I’m not sure it’s safe to stay. I’ll go to the church. I’m sorry.
He thought it best to leave Monsieur Félix’s farm quickly, in case the soldiers should return. He left Bluebell tied up in the barn with plenty of feed and water. He cleaned off the knife on the grass, and kept it with him. Just in case. He hated to think of Marianne finding the house in such terrible disorder. She would read the note he had left, then go out and stand beside the turned earth where her father lay. He hoped Victor would be there with her. As for himself, Julien was grateful for the air and the sun and for the strength of his own legs. He had kept his one and only promise to Lea. He was alive.
CHAPTER TWENTY-ONE
BELIEVER
VIENNE, AUTUMN 1943
JULIEN FOUND HIS WAY BACK to Vienne through the maze of forests and towns by following the L’s he had carved into trees. He lodged at the church for three days and nights, the limit of anyone’s stay. A stranger’s presence became too noticeable after that, and one never knew when the authorities might come by.
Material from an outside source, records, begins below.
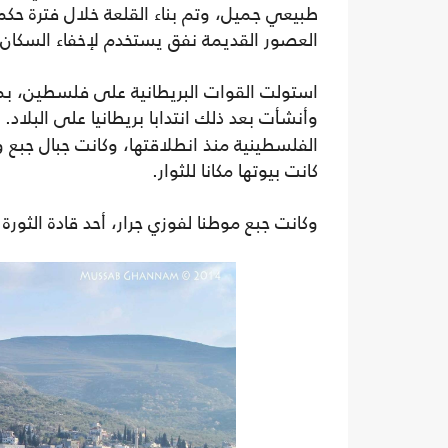
العصور القديمة نفق يستخدم لإخفاء السكان 
وأنشأت بعد ذلك انتدابا بريطانيا على البلاد. وخلال ثور
الفلسطينية منذ انطلاقتها، وكانت جبال جبع و
كانت بيوتها مكانا للثوار.
وكانت جبع موطنا لفوزي جرار، أحد قادة الثورة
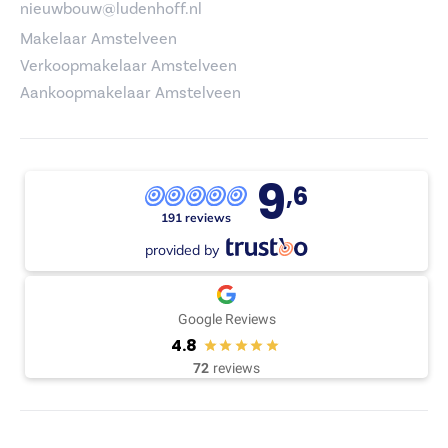
nieuwbouw@ludenhoff.nl
Makelaar Amstelveen
Verkoopmakelaar Amstelveen
Aankoopmakelaar Amstelveen
9
,6
191 reviews
provided by
Google Reviews
4.8
72
reviews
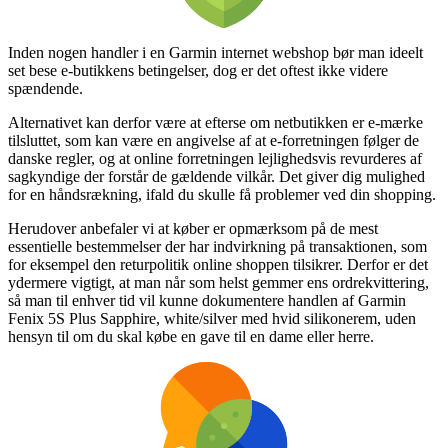
Inden nogen handler i en Garmin internet webshop bør man ideelt
set bese e-butikkens betingelser, dog er det oftest ikke videre
spændende.
Alternativet kan derfor være at efterse om netbutikken er e-mærke
tilsluttet, som kan være en angivelse af at e-forretningen følger de
danske regler, og at online forretningen lejlighedsvis revurderes af
sagkyndige der forstår de gældende vilkår. Det giver dig mulighed
for en håndsrækning, ifald du skulle få problemer ved din shopping.
Herudover anbefaler vi at køber er opmærksom på de mest
essentielle bestemmelser der har indvirkning på transaktionen, som
for eksempel den returpolitik online shoppen tilsikrer. Derfor er det
ydermere vigtigt, at man når som helst gemmer ens ordrekvittering,
så man til enhver tid vil kunne dokumentere handlen af Garmin
Fenix 5S Plus Sapphire, white/silver med hvid silikonerem, uden
hensyn til om du skal købe en gave til en dame eller herre.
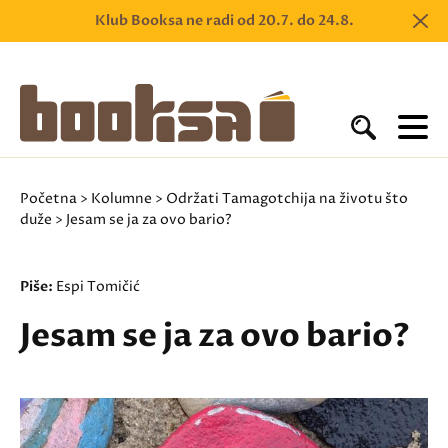
Klub Booksa ne radi od 20.7. do 24.8.
Početna
>
Kolumne
>
Održati Tamagotchija na životu što
duže
> Jesam se ja za ovo bario?
Piše:
Espi Tomičić
Jesam se ja za ovo bario?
On the fourth day, he had no choice but to leave. He passed the Roman ruins that had once been the temple of Augustus and Livia, and frankly didn’t know where to go next. By now, there were starving people everywhere. The Germans took whatever they wanted from shopkeepers and farmers until there was nothing left. It wasn’t safe to be in the street, so Julien retreated into someone’s garden, his presence camouflaged by the surrounding bushes after he had cut down some branches with his knife. He had no way to contact his brother, and the best he could do was to occasionally check in with Father Varnier, so here he was, sleeping beneath the rhododendrons with their flat, shiny evergreen leaves.